Force Majeure Event means any event or circumstance which is beyond a Party’s reasonable control including but not limited to, acts of God including fire, hurricane, typhoon, earthquake, landslide, tsunami, mudslide or other catastrophic natural disaster, civil riot, civil rebellion, revolution, terrorism, insurrection, militarily usurped power, act of sabotage, act of a public enemy, war (whether declared or not) or other like hostilities, ionising radiation, contamination by radioactivity, nuclear, chemical or biological contamination, any widespread illness, quarantine or government sanctioned ordinance or shutdown, pandemic (including COVID-19 and any variations or mutations to this disease or illness) or epidemic.

Law means all applicable laws, regulations, codes, guidelines, policies, protocols, consents, approvals, permits and licences, and any requirements or directions given by any government or similar authority with the power to bind or impose obligations on the relevant Party in connection with these Terms or the supply of the Services

Liability means any expense, cost, liability, loss, damage, claim, notice, entitlement, investigation, demand, proceeding or judgment (whether under statute, contract, equity, tort (including negligence), indemnity or otherwise), howsoever arising, whether direct or indirect and/or whether present, unascertained, future or contingent and whether involving a third party or a Party to these Terms or otherwise.

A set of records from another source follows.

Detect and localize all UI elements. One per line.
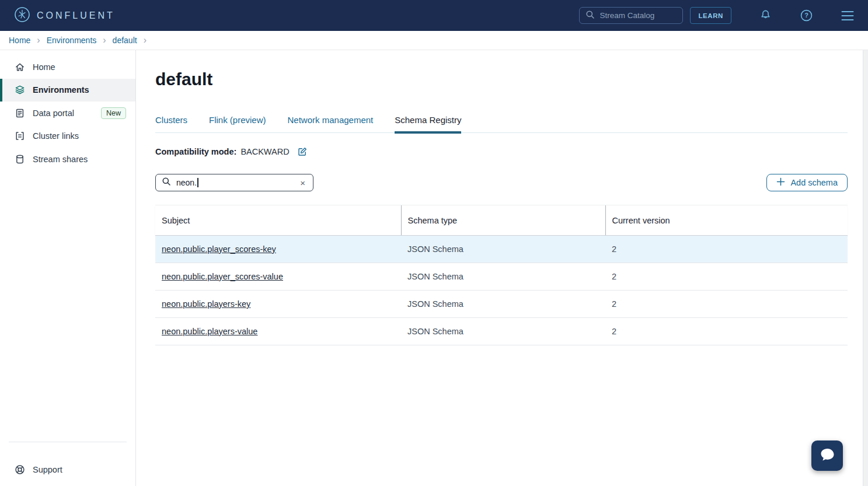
- chat-bubble-icon: [818, 446, 836, 465]
- help-icon[interactable]: ?: [800, 9, 813, 22]
- current-version-cell: 2: [605, 236, 848, 263]
- column-header-schema-type[interactable]: Schema type: [401, 205, 605, 236]
- home-icon: [15, 62, 25, 72]
- table-row[interactable]: neon.public.player_scores-value JSON Sch…: [155, 263, 848, 291]
- column-header-current-version[interactable]: Current version: [605, 205, 848, 236]
- sidebar-item-home[interactable]: Home: [0, 55, 135, 79]
- breadcrumb-default[interactable]: default: [113, 36, 137, 45]
- sidebar-item-label: Home: [33, 62, 55, 72]
- add-schema-label: Add schema: [790, 178, 838, 187]
- breadcrumb: Home › Environments › default ›: [0, 31, 868, 50]
- sidebar-item-data-portal[interactable]: Data portal New: [0, 102, 135, 125]
- search-value: neon.: [176, 178, 197, 187]
- stream-catalog-search[interactable]: [579, 7, 683, 24]
- edit-icon[interactable]: [298, 147, 307, 156]
- notifications-bell-icon[interactable]: [759, 9, 772, 22]
- table-toolbar: neon. × Add schema: [155, 174, 848, 191]
- tab-network-management[interactable]: Network management: [288, 115, 374, 132]
- new-badge: New: [101, 107, 126, 119]
- schema-type-cell: JSON Schema: [401, 318, 605, 345]
- add-schema-button[interactable]: Add schema: [766, 174, 848, 191]
- sidebar-item-label: Cluster links: [33, 131, 79, 141]
- tab-bar: Clusters Flink (preview) Network managem…: [155, 115, 848, 133]
- sidebar-item-support[interactable]: Support: [0, 459, 135, 482]
- sidebar-item-stream-shares[interactable]: Stream shares: [0, 148, 135, 171]
- tab-flink-preview[interactable]: Flink (preview): [209, 115, 266, 132]
- hamburger-menu-icon[interactable]: [841, 10, 855, 22]
- search-icon: [162, 177, 171, 188]
- document-icon: [15, 108, 25, 118]
- breadcrumb-separator: ›: [103, 36, 106, 45]
- tab-clusters[interactable]: Clusters: [155, 115, 187, 132]
- brand-name: CONFLUENT: [37, 11, 115, 21]
- breadcrumb-separator: ›: [144, 36, 147, 45]
- scrollbar-track[interactable]: [863, 50, 868, 486]
- sidebar-item-label: Stream shares: [33, 155, 88, 164]
- plus-icon: [776, 177, 785, 188]
- sidebar-item-cluster-links[interactable]: Cluster links: [0, 125, 135, 148]
- subject-link[interactable]: neon.public.player_scores-value: [162, 272, 283, 281]
- subject-link[interactable]: neon.public.players-key: [162, 299, 250, 309]
- breadcrumb-separator: ›: [37, 36, 40, 45]
- page-title: default: [155, 69, 848, 89]
- chat-widget-button[interactable]: [811, 440, 843, 471]
- breadcrumb-home[interactable]: Home: [9, 36, 30, 45]
- sidebar-item-environments[interactable]: Environments: [0, 79, 135, 102]
- learn-button[interactable]: LEARN: [690, 7, 731, 24]
- clear-search-icon[interactable]: ×: [298, 178, 307, 188]
- sidebar-item-label: Support: [33, 465, 62, 474]
- confluent-sparkle-icon: [14, 6, 30, 25]
- subject-search-input[interactable]: neon. ×: [155, 174, 313, 191]
- cluster-links-icon: [15, 131, 25, 141]
- table-header-row: Subject Schema type Current version: [155, 205, 848, 236]
- table-row[interactable]: neon.public.players-key JSON Schema 2: [155, 291, 848, 318]
- current-version-cell: 2: [605, 291, 848, 318]
- table-row[interactable]: neon.public.player_scores-key JSON Schem…: [155, 236, 848, 263]
- main-content: default Clusters Flink (preview) Network…: [136, 50, 863, 345]
- subject-link[interactable]: neon.public.player_scores-key: [162, 244, 276, 254]
- current-version-cell: 2: [605, 318, 848, 345]
- compatibility-mode-value: BACKWARD: [240, 147, 289, 156]
- database-icon: [15, 154, 25, 165]
- top-navbar: CONFLUENT LEARN ?: [0, 0, 868, 31]
- text-caret: [197, 178, 198, 187]
- subject-link[interactable]: neon.public.players-value: [162, 327, 257, 336]
- sidebar-item-label: Data portal: [33, 109, 74, 118]
- compatibility-mode-row: Compatibility mode: BACKWARD: [155, 147, 848, 156]
- confluent-logo[interactable]: CONFLUENT: [14, 6, 115, 25]
- column-header-subject[interactable]: Subject: [155, 205, 401, 236]
- breadcrumb-environments[interactable]: Environments: [47, 36, 97, 45]
- support-lifering-icon: [15, 464, 25, 475]
- table-row[interactable]: neon.public.players-value JSON Schema 2: [155, 318, 848, 345]
- stream-catalog-input[interactable]: [599, 11, 670, 20]
- schema-type-cell: JSON Schema: [401, 236, 605, 263]
- sidebar-divider: [9, 442, 127, 442]
- current-version-cell: 2: [605, 263, 848, 291]
- sidebar: Home Environments Data portal New: [0, 50, 136, 486]
- schema-type-cell: JSON Schema: [401, 291, 605, 318]
- compatibility-mode-label: Compatibility mode:: [155, 147, 236, 156]
- search-icon: [585, 10, 595, 22]
- tab-schema-registry[interactable]: Schema Registry: [395, 115, 461, 132]
- schema-type-cell: JSON Schema: [401, 263, 605, 291]
- layers-icon: [15, 85, 25, 95]
- schemas-table: Subject Schema type Current version neon…: [155, 205, 848, 345]
- sidebar-item-label: Environments: [33, 85, 89, 95]
- svg-text:?: ?: [804, 12, 808, 19]
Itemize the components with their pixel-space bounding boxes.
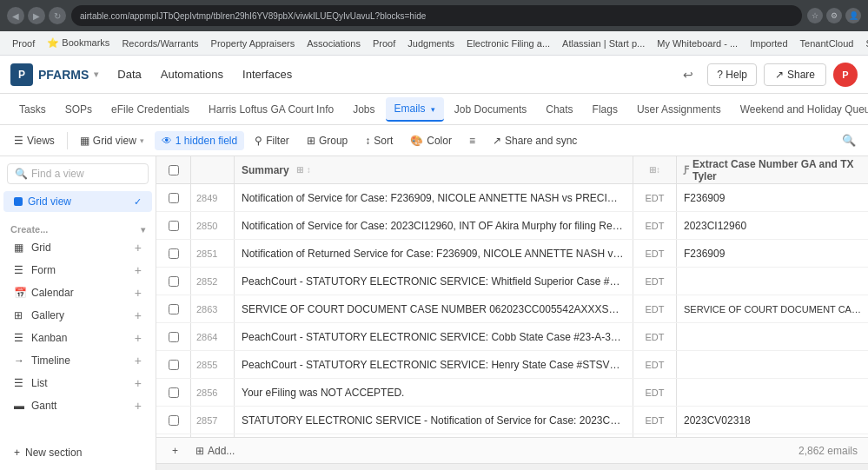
- grid-view-button[interactable]: ▦ Grid view ▾: [73, 131, 151, 150]
- tab-job-documents[interactable]: Job Documents: [446, 98, 535, 121]
- bookmark-icon[interactable]: ☆: [807, 8, 823, 23]
- address-bar[interactable]: airtable.com/appmpIJTbQepIvtmp/tblren29h…: [71, 5, 802, 26]
- row-checkbox-2851[interactable]: [156, 240, 191, 267]
- table-row[interactable]: 2855 PeachCourt - STATUTORY ELECTRONIC S…: [156, 351, 868, 379]
- refresh-button[interactable]: ↻: [49, 7, 66, 24]
- nav-automations[interactable]: Automations: [152, 63, 232, 86]
- search-toolbar-button[interactable]: 🔍: [837, 129, 861, 153]
- nav-data[interactable]: Data: [109, 63, 149, 86]
- undo-button[interactable]: ↩: [676, 63, 700, 87]
- row-case-2864[interactable]: [677, 323, 868, 350]
- back-button[interactable]: ◀: [7, 7, 24, 24]
- forward-button[interactable]: ▶: [28, 7, 45, 24]
- table-row[interactable]: 2863 SERVICE OF COURT DOCUMENT CASE NUMB…: [156, 295, 868, 323]
- hidden-field-button[interactable]: 👁 1 hidden field: [155, 131, 244, 150]
- sidebar-item-list[interactable]: ☰ List +: [3, 372, 152, 394]
- views-button[interactable]: ☰ Views: [7, 131, 62, 150]
- row-checkbox-2863[interactable]: [156, 295, 191, 322]
- tab-weekend-holiday[interactable]: Weekend and Holiday Queue: [732, 98, 868, 121]
- row-summary-2863[interactable]: SERVICE OF COURT DOCUMENT CASE NUMBER 06…: [235, 295, 633, 322]
- bookmark-assoc[interactable]: Associations: [301, 36, 366, 50]
- row-summary-2856[interactable]: Your eFiling was NOT ACCEPTED.: [235, 379, 633, 406]
- color-button[interactable]: 🎨 Color: [403, 131, 459, 150]
- row-summary-2851[interactable]: Notification of Returned Service for Cas…: [235, 240, 633, 267]
- row-case-2857[interactable]: 2023CV02318: [677, 407, 868, 434]
- profile-icon[interactable]: 👤: [845, 8, 861, 23]
- sidebar-list-plus-icon[interactable]: +: [135, 376, 142, 390]
- bookmark-atlassian[interactable]: Atlassian | Start p...: [557, 36, 650, 50]
- tab-flags[interactable]: Flags: [584, 98, 626, 121]
- bookmark-records[interactable]: Records/Warrants: [116, 36, 203, 50]
- tab-efile-credentials[interactable]: eFile Credentials: [103, 98, 198, 121]
- table-row[interactable]: 2849 Notification of Service for Case: F…: [156, 184, 868, 212]
- add-record-button[interactable]: +: [167, 443, 183, 459]
- sidebar-item-calendar[interactable]: 📅 Calendar +: [3, 281, 152, 304]
- table-row[interactable]: 2864 PeachCourt - STATUTORY ELECTRONIC S…: [156, 323, 868, 351]
- bookmark-judgments[interactable]: Judgments: [402, 36, 460, 50]
- row-case-2863[interactable]: SERVICE OF COURT DOCUMENT CASE NUMBER 06…: [677, 295, 868, 322]
- select-all-checkbox[interactable]: [169, 165, 179, 175]
- table-row[interactable]: 2857 STATUTORY ELECTRONIC SERVICE - Noti…: [156, 407, 868, 434]
- row-checkbox-2857[interactable]: [156, 407, 191, 434]
- table-row[interactable]: 2851 Notification of Returned Service fo…: [156, 240, 868, 268]
- sidebar-item-gantt[interactable]: ▬ Gantt +: [3, 394, 152, 417]
- sidebar-calendar-plus-icon[interactable]: +: [135, 286, 142, 300]
- row-case-2849[interactable]: F236909: [677, 184, 868, 211]
- bookmark-imported[interactable]: Imported: [745, 36, 792, 50]
- sidebar-item-grid-view[interactable]: Grid view ✓: [3, 191, 152, 212]
- bookmark-proof2[interactable]: Proof: [368, 36, 401, 50]
- row-checkbox-2855[interactable]: [156, 351, 191, 378]
- row-case-2852[interactable]: [677, 268, 868, 295]
- bookmark-bookmarks[interactable]: ⭐ Bookmarks: [42, 36, 115, 50]
- row-checkbox-2852[interactable]: [156, 268, 191, 295]
- row-summary-2864[interactable]: PeachCourt - STATUTORY ELECTRONIC SERVIC…: [235, 323, 633, 350]
- table-row[interactable]: 2856 Your eFiling was NOT ACCEPTED. EDT: [156, 379, 868, 407]
- help-button[interactable]: ? Help: [707, 63, 757, 86]
- row-summary-2857[interactable]: STATUTORY ELECTRONIC SERVICE - Notificat…: [235, 407, 633, 434]
- row-summary-2852[interactable]: PeachCourt - STATUTORY ELECTRONIC SERVIC…: [235, 268, 633, 295]
- bookmark-whiteboard[interactable]: My Whiteboard - ...: [652, 36, 743, 50]
- sidebar-gantt-plus-icon[interactable]: +: [135, 399, 142, 413]
- table-row[interactable]: 2850 Notification of Service for Case: 2…: [156, 212, 868, 240]
- sort-button[interactable]: ↕ Sort: [358, 131, 400, 150]
- bookmark-tenantcloud[interactable]: TenantCloud: [795, 36, 859, 50]
- row-checkbox-2850[interactable]: [156, 212, 191, 239]
- app-logo[interactable]: P PFARMS ▾: [10, 63, 98, 86]
- bookmark-stonks[interactable]: Stonks: [860, 36, 868, 50]
- table-row[interactable]: 2852 PeachCourt - STATUTORY ELECTRONIC S…: [156, 268, 868, 295]
- sidebar-item-kanban[interactable]: ☰ Kanban +: [3, 327, 152, 349]
- sidebar-item-timeline[interactable]: → Timeline +: [3, 349, 152, 372]
- row-summary-2855[interactable]: PeachCourt - STATUTORY ELECTRONIC SERVIC…: [235, 351, 633, 378]
- share-sync-button[interactable]: ↗ Share and sync: [486, 131, 584, 150]
- sidebar-grid-plus-icon[interactable]: +: [135, 241, 142, 255]
- new-section-button[interactable]: + New section: [3, 442, 152, 463]
- sidebar-item-form[interactable]: ☰ Form +: [3, 259, 152, 281]
- horizontal-scrollbar[interactable]: [156, 463, 868, 470]
- sidebar-form-plus-icon[interactable]: +: [135, 263, 142, 277]
- row-checkbox-2849[interactable]: [156, 184, 191, 211]
- bookmark-property[interactable]: Property Appraisers: [206, 36, 301, 50]
- add-desc-button[interactable]: ⊞ Add...: [190, 443, 240, 459]
- tab-tasks[interactable]: Tasks: [10, 98, 55, 121]
- list-icon-button[interactable]: ≡: [462, 131, 482, 150]
- row-case-2851[interactable]: F236909: [677, 240, 868, 267]
- row-checkbox-2864[interactable]: [156, 323, 191, 350]
- extension-icon[interactable]: ⚙: [826, 8, 842, 23]
- bookmark-proof[interactable]: Proof: [7, 36, 40, 50]
- user-avatar[interactable]: P: [833, 63, 858, 87]
- row-summary-2850[interactable]: Notification of Service for Case: 2023CI…: [235, 212, 633, 239]
- sidebar-search[interactable]: 🔍 Find a view: [7, 163, 149, 184]
- nav-interfaces[interactable]: Interfaces: [234, 63, 301, 86]
- row-case-2855[interactable]: [677, 351, 868, 378]
- tab-harris-loftus[interactable]: Harris Loftus GA Court Info: [200, 98, 342, 121]
- sidebar-create-section[interactable]: Create... ▾: [0, 219, 156, 236]
- sidebar-gallery-plus-icon[interactable]: +: [135, 308, 142, 322]
- tab-jobs[interactable]: Jobs: [344, 98, 383, 121]
- group-button[interactable]: ⊞ Group: [300, 131, 354, 150]
- tab-chats[interactable]: Chats: [537, 98, 581, 121]
- sidebar-kanban-plus-icon[interactable]: +: [135, 331, 142, 345]
- sidebar-item-gallery[interactable]: ⊞ Gallery +: [3, 304, 152, 327]
- bookmark-efiling[interactable]: Electronic Filing a...: [461, 36, 555, 50]
- tab-emails[interactable]: Emails ▾: [386, 97, 444, 122]
- share-button[interactable]: ↗ Share: [764, 63, 826, 86]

Payment Terms means the timings for payment of the Price and any other amounts payable under these Terms, as set out in the Proposal.

Personnel means, in respect of a Party, any of its employees, consultants, suppliers, subcontractors or agents, but in respect of you, does not include us.

Price means the price set out in the Proposal or any Additional Quote, as adjusted in accordance with these Terms.

Proposal means the document to which these Terms are attached or incorporated.

Services means the services set out in the Proposal, as adjusted in accordance with these Terms.

Terms means these terms and conditions and any documents attached to, or referred to in these terms and conditions.